In order to be best prepared for the investment made possible through the Broadband Equity, Access, and Deployment (BEAD) and Digital Equity Act programs established by Congress in the Infrastructure Investment and Jobs Act, digital equity researchers have also begun to collaborate on frameworks to understand the full impact of these programs in communities beyond access and affordability. The Digital Opportunities Compass, authored by Colin Rhinesmith, Pierrette Renée Dagg, Johannes M. Bauer, Greta Byrum, and Aaron Schill, presents a way for communities and states to develop a shared understanding of holistic digital equity, assess the current situation, and identify areas that require action.

The Digital Opportunities Compass offers a customizable approach to utilize a coherent set of indicators and metrics to create a baseline assessment of the state of digital equity, in order to monitor changes over time and evaluate the effectiveness of interventions to improve digital equity.

The Digital Opportunities Compass includes six components: Contexts, Governance, Connectivity, Skills, Application, and Outcomes. Each component includes indicators that have a bearing on the process and outcomes of digital equity initiatives on the ground.

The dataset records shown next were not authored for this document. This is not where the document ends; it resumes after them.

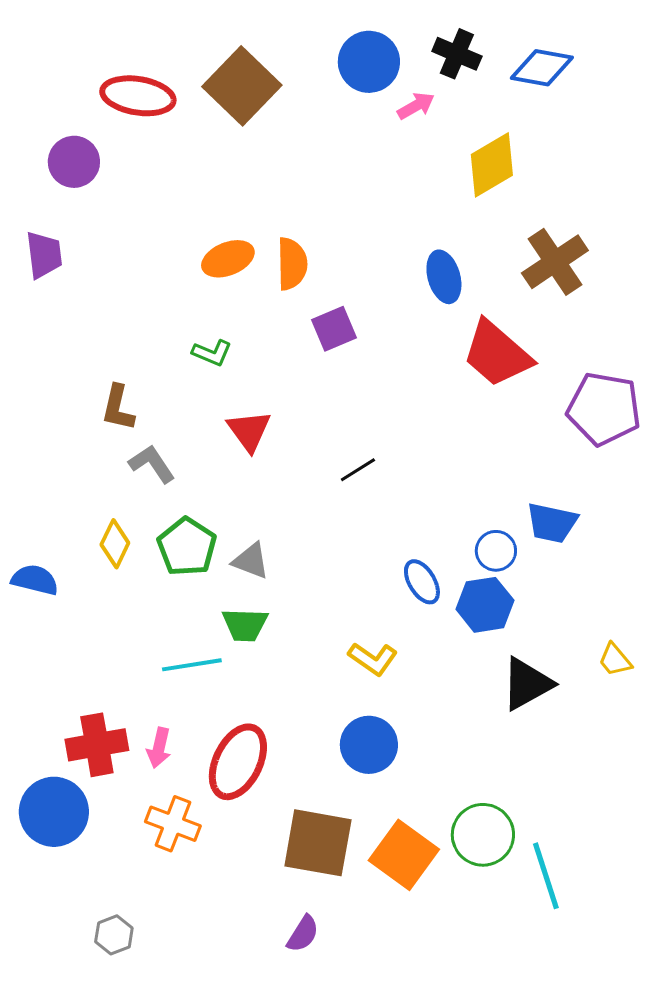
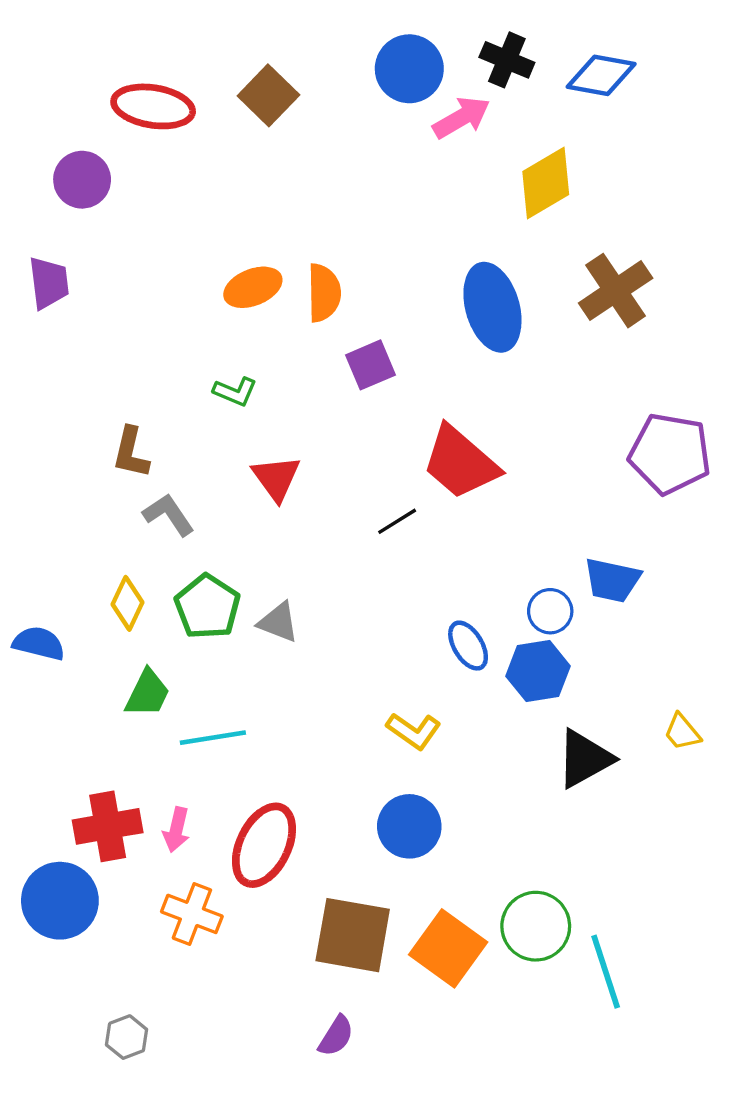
brown square: (242, 86) -> (268, 95), size x0.7
pink arrow: (416, 106) -> (461, 118), size x1.4
blue ellipse: (444, 277) -> (492, 307), size x1.5
red trapezoid: (497, 354) -> (460, 463), moved
green trapezoid: (245, 625) -> (148, 693), moved, turned -66

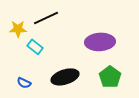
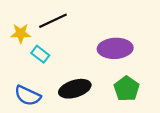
blue semicircle: (24, 83) -> (28, 96), size x1.6

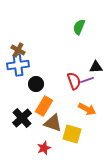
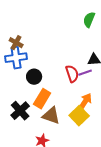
green semicircle: (79, 27) -> (89, 20), moved
orange arrow: (87, 109) -> (85, 102), turned -84
yellow square: (72, 134) -> (79, 116), moved, turned 30

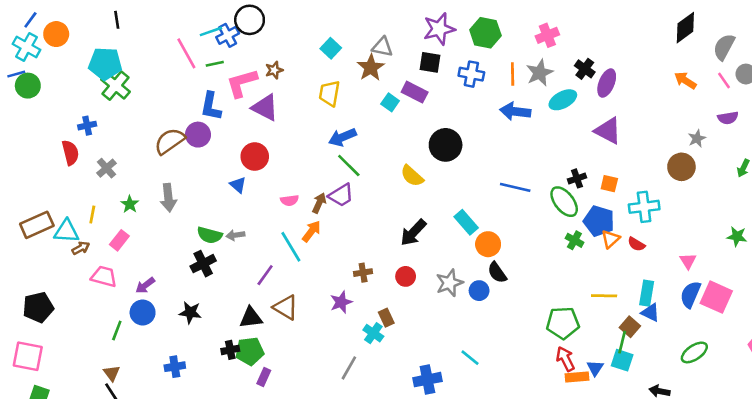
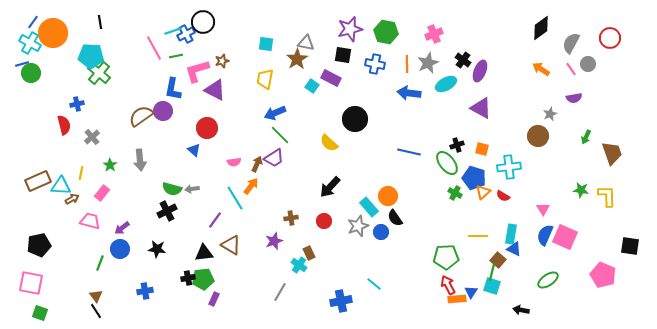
orange circle: (56, 34) -> (53, 33), size x1.5
cyan square: (331, 48) -> (266, 44), turned -35
cyan rectangle: (466, 222) -> (369, 207), moved

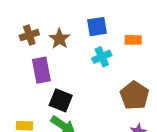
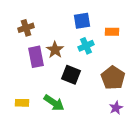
brown star: (60, 39) -> (55, 50), moved
black square: (61, 100) -> (71, 75), moved

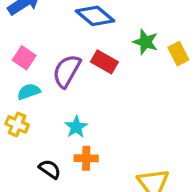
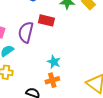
cyan star: (76, 127) -> (54, 62), moved

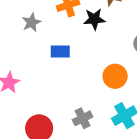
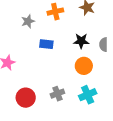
black star: (94, 19) -> (81, 41), moved

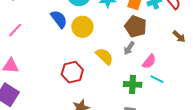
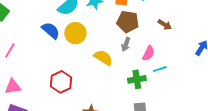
brown arrow: (179, 37) -> (165, 25), moved
red hexagon: (72, 72) -> (61, 82), moved
cyan line: (157, 79) -> (160, 69), turned -32

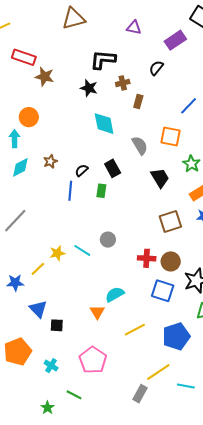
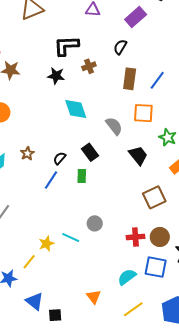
brown rectangle: (138, 101) -> (130, 79), moved, size x1.5
blue line: (70, 191) -> (51, 180), turned 36
cyan semicircle: (115, 294) -> (127, 277), moved

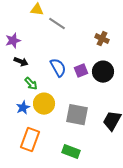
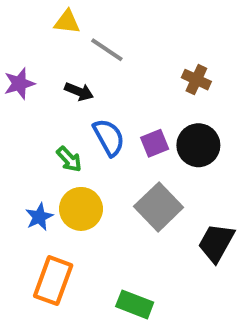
black arrow: (21, 62) -> (79, 92), moved
green arrow: (31, 84) -> (69, 159), moved
gray square: (77, 115) -> (159, 207), moved, turned 35

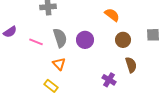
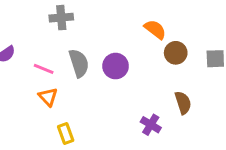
brown circle: (123, 40) -> (176, 53), moved
orange triangle: (59, 64) -> (48, 97), moved
yellow rectangle: (51, 86) -> (66, 134), turned 32

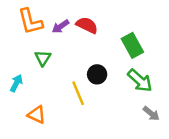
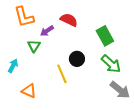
purple arrow: (61, 26) -> (47, 31), moved
gray arrow: (151, 113) -> (120, 90), size x1.5

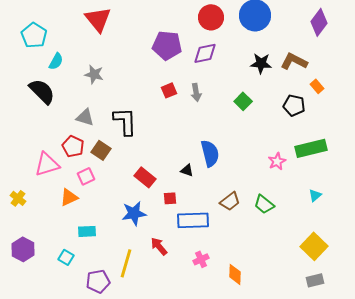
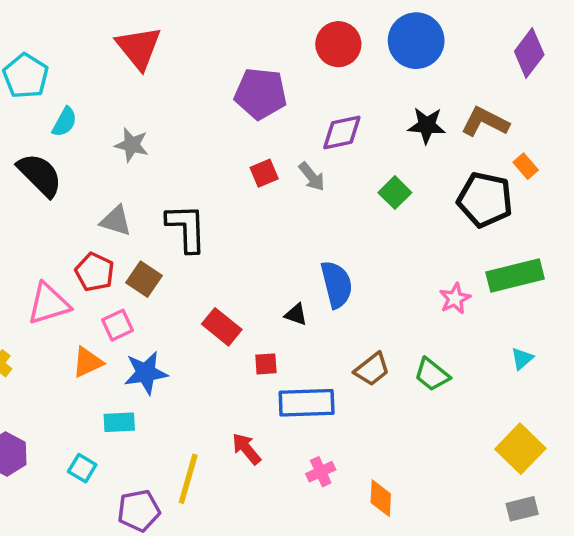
purple diamond: (205, 53) -> (342, 132), moved
gray arrow: (196, 92) -> (312, 177), turned -30
black pentagon: (294, 105) -> (485, 200), size x1.4
blue star: (134, 213) -> (146, 373), moved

The indicators under each component allow stakeholders to do an assessment of their overall conditions in order to determine where additional areas of attention may be needed.

  1. CONTEXTS – indicators related to sociodemographic, economic, and community level factors.
  2. GOVERNANCE – indicators related to local, state, and federal policy, governance, and power.
  3. CONNECTIVITY – indicators related to the existence of necessary network infrastructure, as well as the accessibility, affordability, and adoption of internet service and network-enabled devices.
  4. SKILLS – indicators related to a broad range of activities centered around digital literacy (including secure online practices), training, and skills attainment.
  5. APPLICATION – indicators related to the uses and application of digital connectivity and skills, while considering additional sociotechnical contexts.
  6. OUTCOMES – indicators related to the broader effects of improved digital equity on individuals, communities, and states.

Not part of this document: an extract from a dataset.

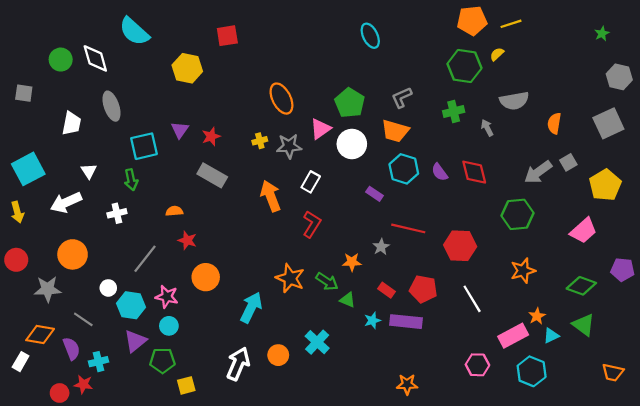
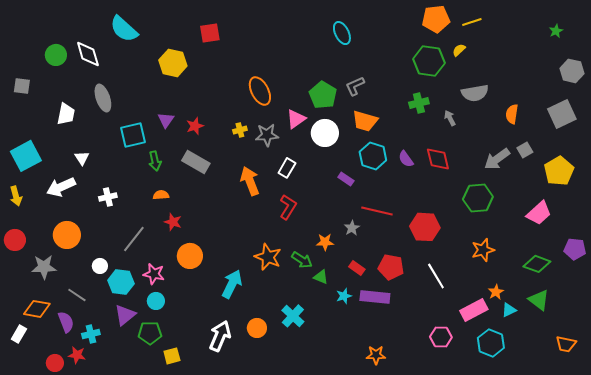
gray L-shape: (402, 97) -> (355, 86), moved
green arrow: (131, 180) -> (155, 161), moved

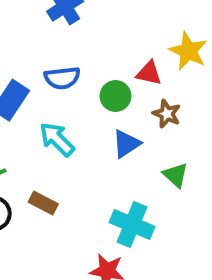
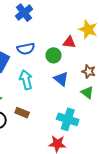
brown star: (167, 114) -> (89, 72), moved
cyan arrow: (57, 139) -> (26, 80), turned 36
blue triangle: (126, 144) -> (61, 79), turned -42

The Digital Opportunities Compass can be used to:

  • Identify key groups of factors that influence digital equity efforts and outcomes
  • Measure and assess digital equity efforts and outcomes over time
  • Utilize a standardized core set of metrics that can be expanded and customized to meet state and community needs
  • Build, as far as possible, on existing data and indices
  • Augment existing data with new (qualitative and quantitative) data
  • Innovatively design infrastructure to help automate data collection (e.g., quality measurement in routers)

The Digital Opportunities Compass can be used as part of focus groups, in capacity-building programs for planners and decision-makers, or to facilitate the multi-stakeholder digital equity planning process. The researchers hope that the Digital Opportunities Compass encourages deeper discussion, debate, and reflection on how to measure digital equity.